Give the number of lines containing "Puissance" in this listing, with no other words.

START Material for this task

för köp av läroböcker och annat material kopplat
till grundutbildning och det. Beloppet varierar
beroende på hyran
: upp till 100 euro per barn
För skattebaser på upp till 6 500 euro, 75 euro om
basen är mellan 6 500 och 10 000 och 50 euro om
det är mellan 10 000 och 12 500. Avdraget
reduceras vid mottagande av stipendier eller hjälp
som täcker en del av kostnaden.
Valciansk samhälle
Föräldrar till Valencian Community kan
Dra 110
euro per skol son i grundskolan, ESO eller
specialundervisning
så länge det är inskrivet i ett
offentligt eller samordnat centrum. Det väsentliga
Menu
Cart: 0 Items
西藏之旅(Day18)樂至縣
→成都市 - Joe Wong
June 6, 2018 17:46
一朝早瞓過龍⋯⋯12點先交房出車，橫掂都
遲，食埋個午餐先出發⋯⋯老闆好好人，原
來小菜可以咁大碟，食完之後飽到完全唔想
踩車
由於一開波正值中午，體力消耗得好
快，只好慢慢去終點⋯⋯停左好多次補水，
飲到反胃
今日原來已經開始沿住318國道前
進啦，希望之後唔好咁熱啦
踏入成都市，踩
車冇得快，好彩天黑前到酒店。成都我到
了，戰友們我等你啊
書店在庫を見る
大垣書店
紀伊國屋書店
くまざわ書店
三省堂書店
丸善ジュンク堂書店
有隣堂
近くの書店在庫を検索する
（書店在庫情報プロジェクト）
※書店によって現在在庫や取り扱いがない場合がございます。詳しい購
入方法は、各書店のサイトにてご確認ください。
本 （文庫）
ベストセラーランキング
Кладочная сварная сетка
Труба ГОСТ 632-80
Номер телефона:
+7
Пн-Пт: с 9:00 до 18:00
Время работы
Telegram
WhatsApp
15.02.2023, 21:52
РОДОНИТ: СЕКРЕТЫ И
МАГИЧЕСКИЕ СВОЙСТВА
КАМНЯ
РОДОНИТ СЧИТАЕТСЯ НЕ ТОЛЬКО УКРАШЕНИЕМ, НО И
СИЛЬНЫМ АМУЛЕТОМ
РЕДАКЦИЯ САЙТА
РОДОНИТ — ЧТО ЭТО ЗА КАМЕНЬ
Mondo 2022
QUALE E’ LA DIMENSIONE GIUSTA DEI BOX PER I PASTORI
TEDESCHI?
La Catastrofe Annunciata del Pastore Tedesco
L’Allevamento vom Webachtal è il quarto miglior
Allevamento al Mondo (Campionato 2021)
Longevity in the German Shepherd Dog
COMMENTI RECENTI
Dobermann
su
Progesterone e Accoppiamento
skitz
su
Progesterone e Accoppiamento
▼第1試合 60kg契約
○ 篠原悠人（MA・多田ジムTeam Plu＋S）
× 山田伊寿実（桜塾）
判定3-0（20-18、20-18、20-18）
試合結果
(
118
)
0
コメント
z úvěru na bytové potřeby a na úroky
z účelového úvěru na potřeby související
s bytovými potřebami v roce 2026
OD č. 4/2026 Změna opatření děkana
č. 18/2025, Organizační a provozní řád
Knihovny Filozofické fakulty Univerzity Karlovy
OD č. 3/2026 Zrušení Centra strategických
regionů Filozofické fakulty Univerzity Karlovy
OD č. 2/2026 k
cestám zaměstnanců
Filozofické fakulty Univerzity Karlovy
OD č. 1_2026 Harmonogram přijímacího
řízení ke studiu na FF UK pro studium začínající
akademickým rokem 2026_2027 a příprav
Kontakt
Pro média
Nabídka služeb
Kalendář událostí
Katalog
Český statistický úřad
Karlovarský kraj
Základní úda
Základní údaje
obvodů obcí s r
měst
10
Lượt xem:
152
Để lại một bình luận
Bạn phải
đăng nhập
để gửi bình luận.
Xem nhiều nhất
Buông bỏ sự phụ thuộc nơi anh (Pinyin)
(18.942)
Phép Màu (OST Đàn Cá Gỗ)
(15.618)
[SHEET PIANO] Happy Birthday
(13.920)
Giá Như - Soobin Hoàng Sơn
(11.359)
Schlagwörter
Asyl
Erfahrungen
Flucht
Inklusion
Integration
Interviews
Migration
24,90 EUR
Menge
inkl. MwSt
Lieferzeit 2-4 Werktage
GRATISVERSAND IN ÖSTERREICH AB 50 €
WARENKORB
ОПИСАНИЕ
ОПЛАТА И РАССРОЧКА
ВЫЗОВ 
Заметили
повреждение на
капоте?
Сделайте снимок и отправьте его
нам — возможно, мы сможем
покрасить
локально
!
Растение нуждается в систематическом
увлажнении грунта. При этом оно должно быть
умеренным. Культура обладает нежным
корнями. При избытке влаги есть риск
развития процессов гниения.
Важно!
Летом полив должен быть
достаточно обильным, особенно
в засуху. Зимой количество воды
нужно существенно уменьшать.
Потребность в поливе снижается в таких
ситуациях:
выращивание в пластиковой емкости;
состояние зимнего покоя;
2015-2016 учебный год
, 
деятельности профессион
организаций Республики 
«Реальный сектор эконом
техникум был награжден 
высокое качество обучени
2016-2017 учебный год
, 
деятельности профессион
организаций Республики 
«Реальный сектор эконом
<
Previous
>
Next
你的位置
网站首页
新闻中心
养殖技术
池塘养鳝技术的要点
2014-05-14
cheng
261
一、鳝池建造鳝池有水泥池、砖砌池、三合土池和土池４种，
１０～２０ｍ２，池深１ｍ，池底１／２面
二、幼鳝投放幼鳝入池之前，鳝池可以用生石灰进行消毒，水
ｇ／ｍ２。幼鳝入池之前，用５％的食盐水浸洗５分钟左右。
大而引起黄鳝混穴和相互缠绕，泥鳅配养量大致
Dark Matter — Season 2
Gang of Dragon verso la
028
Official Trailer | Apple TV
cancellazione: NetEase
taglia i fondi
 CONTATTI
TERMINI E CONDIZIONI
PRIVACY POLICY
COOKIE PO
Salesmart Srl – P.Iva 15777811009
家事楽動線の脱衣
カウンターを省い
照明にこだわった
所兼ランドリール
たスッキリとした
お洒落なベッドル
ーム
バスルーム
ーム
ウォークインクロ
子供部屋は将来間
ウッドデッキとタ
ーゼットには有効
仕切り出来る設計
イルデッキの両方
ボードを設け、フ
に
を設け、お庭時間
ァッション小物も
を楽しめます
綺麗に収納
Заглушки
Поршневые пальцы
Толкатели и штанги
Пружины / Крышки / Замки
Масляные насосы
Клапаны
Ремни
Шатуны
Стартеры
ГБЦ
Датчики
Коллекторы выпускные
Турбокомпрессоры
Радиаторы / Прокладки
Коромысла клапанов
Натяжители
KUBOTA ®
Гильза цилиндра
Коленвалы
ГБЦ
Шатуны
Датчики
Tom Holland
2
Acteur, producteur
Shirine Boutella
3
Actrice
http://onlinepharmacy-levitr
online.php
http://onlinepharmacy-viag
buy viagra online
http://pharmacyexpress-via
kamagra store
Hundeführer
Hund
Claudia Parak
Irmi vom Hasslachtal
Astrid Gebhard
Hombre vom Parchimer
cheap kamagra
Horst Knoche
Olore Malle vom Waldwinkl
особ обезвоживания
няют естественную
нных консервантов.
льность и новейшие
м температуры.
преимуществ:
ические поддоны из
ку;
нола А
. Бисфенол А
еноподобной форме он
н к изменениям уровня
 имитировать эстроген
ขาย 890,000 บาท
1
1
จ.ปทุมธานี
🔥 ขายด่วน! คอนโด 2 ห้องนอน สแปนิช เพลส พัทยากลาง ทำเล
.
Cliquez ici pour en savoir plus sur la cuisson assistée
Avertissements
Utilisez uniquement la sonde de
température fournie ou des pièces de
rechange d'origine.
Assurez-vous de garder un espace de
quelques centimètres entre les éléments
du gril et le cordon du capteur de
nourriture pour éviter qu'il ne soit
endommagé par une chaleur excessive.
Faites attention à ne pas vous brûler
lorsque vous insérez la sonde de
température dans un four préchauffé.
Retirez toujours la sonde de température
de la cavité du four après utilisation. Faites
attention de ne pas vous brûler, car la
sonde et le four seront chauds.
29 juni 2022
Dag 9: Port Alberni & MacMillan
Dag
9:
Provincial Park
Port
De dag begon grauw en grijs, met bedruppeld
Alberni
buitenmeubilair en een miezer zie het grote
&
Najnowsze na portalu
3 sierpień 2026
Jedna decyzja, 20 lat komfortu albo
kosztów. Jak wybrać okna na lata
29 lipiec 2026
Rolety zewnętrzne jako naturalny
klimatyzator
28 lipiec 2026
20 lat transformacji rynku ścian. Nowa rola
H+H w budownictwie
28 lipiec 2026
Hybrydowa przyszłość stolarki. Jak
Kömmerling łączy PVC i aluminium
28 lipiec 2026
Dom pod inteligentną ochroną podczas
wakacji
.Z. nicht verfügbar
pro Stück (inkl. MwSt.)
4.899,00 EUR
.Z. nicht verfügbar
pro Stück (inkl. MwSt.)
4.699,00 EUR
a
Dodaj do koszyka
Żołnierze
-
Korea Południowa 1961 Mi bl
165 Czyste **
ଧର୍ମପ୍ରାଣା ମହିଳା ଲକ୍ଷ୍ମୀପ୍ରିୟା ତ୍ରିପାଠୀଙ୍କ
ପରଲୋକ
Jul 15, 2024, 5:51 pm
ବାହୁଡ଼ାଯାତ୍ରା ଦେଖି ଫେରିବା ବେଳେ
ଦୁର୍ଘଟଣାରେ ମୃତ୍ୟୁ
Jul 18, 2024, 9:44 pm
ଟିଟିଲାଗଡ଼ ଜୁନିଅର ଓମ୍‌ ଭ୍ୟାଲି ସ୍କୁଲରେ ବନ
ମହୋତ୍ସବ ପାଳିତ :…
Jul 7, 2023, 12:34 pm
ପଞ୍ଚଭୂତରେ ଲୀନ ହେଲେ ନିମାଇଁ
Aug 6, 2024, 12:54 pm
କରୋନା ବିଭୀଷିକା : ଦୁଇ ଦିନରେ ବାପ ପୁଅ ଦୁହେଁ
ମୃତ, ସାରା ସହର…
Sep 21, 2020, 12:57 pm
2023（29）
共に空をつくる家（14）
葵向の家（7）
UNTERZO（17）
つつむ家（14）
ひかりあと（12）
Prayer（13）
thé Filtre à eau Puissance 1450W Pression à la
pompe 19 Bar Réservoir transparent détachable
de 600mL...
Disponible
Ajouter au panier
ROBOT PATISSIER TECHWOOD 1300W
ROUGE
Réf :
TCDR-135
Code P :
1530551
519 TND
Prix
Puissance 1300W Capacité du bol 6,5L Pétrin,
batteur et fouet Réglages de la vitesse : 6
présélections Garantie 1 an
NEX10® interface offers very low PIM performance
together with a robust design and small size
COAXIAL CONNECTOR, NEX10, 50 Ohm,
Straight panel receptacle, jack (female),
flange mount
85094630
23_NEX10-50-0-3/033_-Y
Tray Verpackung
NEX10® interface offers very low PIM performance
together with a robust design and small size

END Material for this task

The completed task -
2